Figure 10 Visualization of indexed 'relevant words' extracted by the system (in green) and the corresponding indexed 'relevant words' from the ground truth data (in purple) of one lontar page.
4.4 Discussion
It can be seen that the image patch extraction of text areas process succeeded in optimally detecting the text areas (Figure 6) and extracting the patch image at a suitable position (Figure 7). The number of extracted patch images was not too high, while still being able to cover all text areas in the lontar. Quantitatively, for some lontar collections the maximum value of recall and precision reached more than 40%, for example the IIB-2-180 collection and the MB-AdiParwa(Purana)- 5338.2-IV.a collection. Both collections are from a museum so they are not severely damaged. Meanwhile, there are lontar collections that have very low average recall and precision values, for example some collections of JG and the collection of WN. These collections are owned by private families and are more severely damaged. This gives a higher level of difficulty to the word indexation process.
In general, the precision value was smaller than the recall value because the precision value was calculated based on the total number of patch images extracted by the system. The total number of patch images was higher than the number of words in the ground truth data because the patch images were extracted in overlapping conditions. Although the performance of this word indexation system was not too high based on the recall and precision values, the ability of the system to at least successfully extract between 20% and 40% of the keywords is considered good. The main challenge in developing a word indexation system for lontars is the absence of spaces between words in lontar text. This makes it very important to do the word patch extraction stage optimally. Without the spatial information between words it is impossible to very precisely segment the locations of words in lontars. The proposed scheme in this paper seeks to provide optimal solutions to overcome this challenge. However, the extraction results of word segments do not always cover a word very precisely, so the indexation results of the words are not very accurate either. However, the proposed scheme
provides a promising method to index a fair number of words from lontars. The results of the indexation of several keywords from a lontar can at least provide an initial description for prospective readers about the content in the lontar collection or to find in which lontar collection certain keywords may be found.
5 Conclusion and Future Works
In this paper, a preliminary scheme towards the development of an automatic word indexation system for Balinese lontar collections is proposed. This scheme is composed of a sub module for patch image extraction for text areas and a sub module for word image transliteration.

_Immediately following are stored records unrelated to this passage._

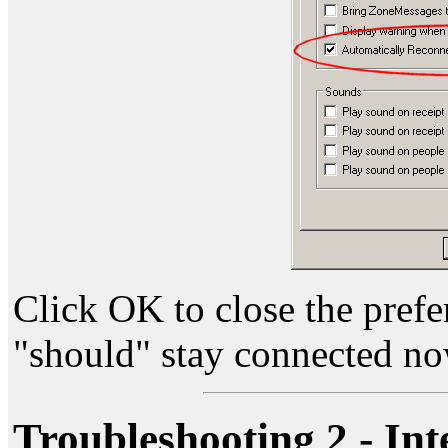
Click OK to close the pref
"should" stay connected no
Troubleshooting 2 - Int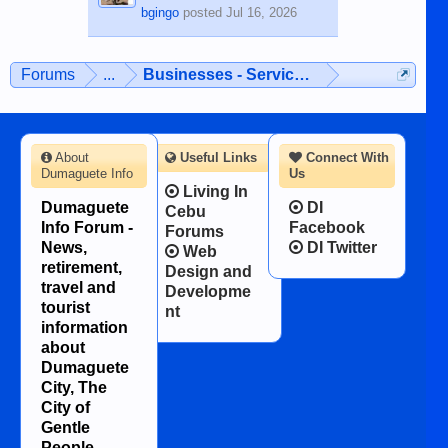
bgingo
posted
Jul 16, 2026
Forums
...
Businesses - Services - Products
About
Useful Links
Connect With
Dumaguete Info
Us
Living In
Dumaguete
DI
Cebu
Info Forum -
Facebook
Forums
News,
DI Twitter
Web
retirement,
Design and
travel and
Developme
tourist
nt
information
about
Dumaguete
City, The
City of
Gentle
People.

Based on the experimental results, the proposed system was unable to achieve high recall and precision values, but the word indexation scheme performed well by finding up to 20% to 30% of the lontar keywords. The results can be used to at least help the community in searching or knowing the contents of lontars based on keywords. In a future work, a more complete scheme for combining the transliteration engine and the word spotting engine for indexation of lontars will be analyzed.
Acknowledgement
This research was financially supported by Skema Penelitian Dasar Unggulan Perguruan Tinggi (PDUPT) DRPM DIKTI 2020.